When he tees up at 3 p.m. Sunday, Goosen will be 18 holes away from history. Only six golfers have repeated as Open champion, the most recent being Curtis Strange (1988-89). The strain of repeating, and trying to three-peat in 1990, took so much out of Strange that he never won again.
"I don't really want to think about it yet," Goosen said. "We know it's going to be tough out there [Sunday] to stay with it."
Yes, fine, but he also said this: "We said at the beginning of the week that we expect nobody to be under par. It's not easy to make up ground on this course. It's easy to lose ground. If I shoot one- or two-over, I can probably win."
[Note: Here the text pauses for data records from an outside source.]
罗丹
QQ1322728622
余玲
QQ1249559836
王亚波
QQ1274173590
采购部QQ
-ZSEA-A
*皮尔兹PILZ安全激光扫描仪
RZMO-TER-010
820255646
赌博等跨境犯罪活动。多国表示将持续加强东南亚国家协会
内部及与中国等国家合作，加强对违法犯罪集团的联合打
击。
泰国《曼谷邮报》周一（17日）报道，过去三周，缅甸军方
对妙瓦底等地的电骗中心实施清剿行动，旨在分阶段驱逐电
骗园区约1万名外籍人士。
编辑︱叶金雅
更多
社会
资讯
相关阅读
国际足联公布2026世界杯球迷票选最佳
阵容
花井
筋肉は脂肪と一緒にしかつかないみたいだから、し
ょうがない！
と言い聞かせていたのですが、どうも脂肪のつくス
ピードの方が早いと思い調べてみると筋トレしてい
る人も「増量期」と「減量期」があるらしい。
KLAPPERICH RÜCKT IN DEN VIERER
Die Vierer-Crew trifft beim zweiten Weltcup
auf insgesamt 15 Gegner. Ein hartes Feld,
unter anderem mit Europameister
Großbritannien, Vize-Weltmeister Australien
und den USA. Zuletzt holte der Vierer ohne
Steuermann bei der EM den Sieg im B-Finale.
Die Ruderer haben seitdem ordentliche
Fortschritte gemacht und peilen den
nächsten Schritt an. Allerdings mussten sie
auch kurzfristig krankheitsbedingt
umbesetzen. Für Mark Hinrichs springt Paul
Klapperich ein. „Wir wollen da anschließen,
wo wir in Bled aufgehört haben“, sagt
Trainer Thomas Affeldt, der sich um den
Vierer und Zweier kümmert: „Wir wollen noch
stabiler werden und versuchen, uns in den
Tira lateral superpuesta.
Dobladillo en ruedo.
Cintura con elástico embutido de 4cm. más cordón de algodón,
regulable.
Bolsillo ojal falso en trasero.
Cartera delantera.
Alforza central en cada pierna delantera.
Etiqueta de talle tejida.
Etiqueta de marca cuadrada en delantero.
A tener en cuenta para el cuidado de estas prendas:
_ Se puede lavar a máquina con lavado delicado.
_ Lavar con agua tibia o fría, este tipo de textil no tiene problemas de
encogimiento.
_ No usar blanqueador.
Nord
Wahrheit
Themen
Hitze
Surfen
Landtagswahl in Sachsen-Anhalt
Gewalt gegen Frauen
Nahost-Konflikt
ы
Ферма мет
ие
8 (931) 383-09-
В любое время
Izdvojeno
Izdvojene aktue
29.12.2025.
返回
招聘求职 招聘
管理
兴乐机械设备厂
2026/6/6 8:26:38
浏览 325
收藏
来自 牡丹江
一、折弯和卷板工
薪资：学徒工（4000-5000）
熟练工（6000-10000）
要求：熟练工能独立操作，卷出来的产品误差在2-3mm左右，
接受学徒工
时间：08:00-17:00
There have been times when major champions coughed up leads in the Open. In 1984, third-round leader Hale Irwin shot a 79 in the final round at Winged Foot. It took him six more years to win his third Open. In 1998, third-round leader Payne Stewart, with a four-stroke advantage, shot a 74 in the final round at Olympic in 1998. We all know when and where he won his second Open -- here, one year later.
O.K., just for a moment, let us consider the unthinkable.
"The way I look at it is Johnny Miller shot 63 in the [final round of the 1973] Open at Oakmont," said Phil Mickelson, who is tied for 35th at 8 over, 11 strokes back, "and I'm not going to go into tomorrow's round feeling as though I don't have a shot. I just feel that I can shoot a low score out there, even though I'll have to make 30-, 40-footers to do that. I'm not going to go into the final round defeated."
Oh, Phil, but you are. Goosen with a three-stroke lead is Mom's kisses, McDonald's fries, a FedEx delivery. There's nothing more dependable.